Add all the ingredients to your kefir cheese. Take a few spoonfuls to adjust the flavor. 

Burrito with kefir tzatziki

Pair your kefir tzatziki with your favorite grilled or seared meat or fish

For a more intense flavor, place the kefir tzatziki in the fridge for 24 hours before consumption to blend all the flavors from the ingredients. Then, add it to your favorite meat dishes or snacks like burritos, tacos, souvlaki, gyros, or vegetable sticks. 

Frequently Asked Questions (FAQs)

Is kefir better than yogurt?

Kefir and yogurt are almost the same when it comes to flavor, but kefir contains more probiotics, amino acids, and intense flavor. It is also easy to make and can be done at home using kefir grains.

Is tzatziki sauce healthy?

Yes. It contains probiotics and nutrient-dense ingredients like garlic, herbs, and lemon that can help improve heart and digestive health. It is a perfect low-carb and low-calorie alternative to high-fat sauces like hummus. 

Can you buy tzatziki sauce in the grocery store?

Tzatziki is available in almost any health food store. It is often in the frozen food section next to kimchi and other fermented foods. Sometimes, they are placed in the dairy section.

Is tzatziki healthier than ranch?

If the basis is the fat content, tzatziki is way healthier than ranch. Kefir contains around 2 to 3 grams of fat while ranch has a whopping 51 grams of fat.

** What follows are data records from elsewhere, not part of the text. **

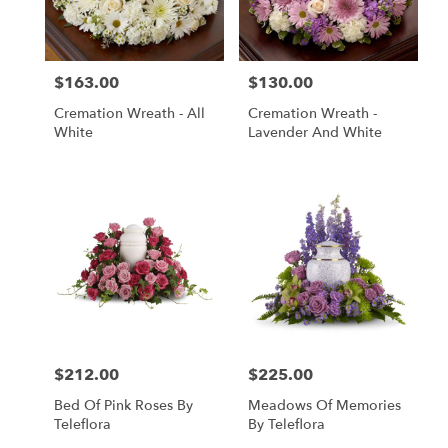
in
Central
Square
from
$163.00
$130.00
local
Price:
Price:
florists
Cremation Wreath - All
Cremation Wreath -
in
White
Lavender And White
Central
Square
.
Same
day
flower
delivery
available
Central
Square,
NY
Central
$212.00
$225.00
Price:
Price:
Square
,
NY
Bed Of Pink Roses By
Meadows Of Memories
Teleflora
By Teleflora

If you’re at risk for developing heart problems or fatty liver, you may want to switch to kefir dressings like kefir tzatziki to get the same flavor but with healthier ingredients. 

What is the difference between tahini and tzatziki?

Tahini and tzatziki are both creamy but differ in taste and ingredients. Tahini is made of ground sesame seeds and has the consistency of peanut butter. It is not tangy and has a more earthy flavor. Tzatziki, on the other hand, is made of yogurt and cucumber with tangy, sweet, and herby flavors.

Does tzatziki contain dairy?

Yes. It is made of yogurt-derived cow or goat milk. In some cases, kefir is also used as an alternative to yogurt. 

Is tzatziki good for weight loss?

Yes. In moderation, tzatziki is a good low-carb alternative to other sauces or dips. It also contains yogurt, which can help curb appetite and promote good digestion. 

How long does homemade tzatziki last?

Homemade tzatziki can last for about four to five days in the fridge after opening. If the tzatziki is not contaminated and well sealed, it can last for two weeks.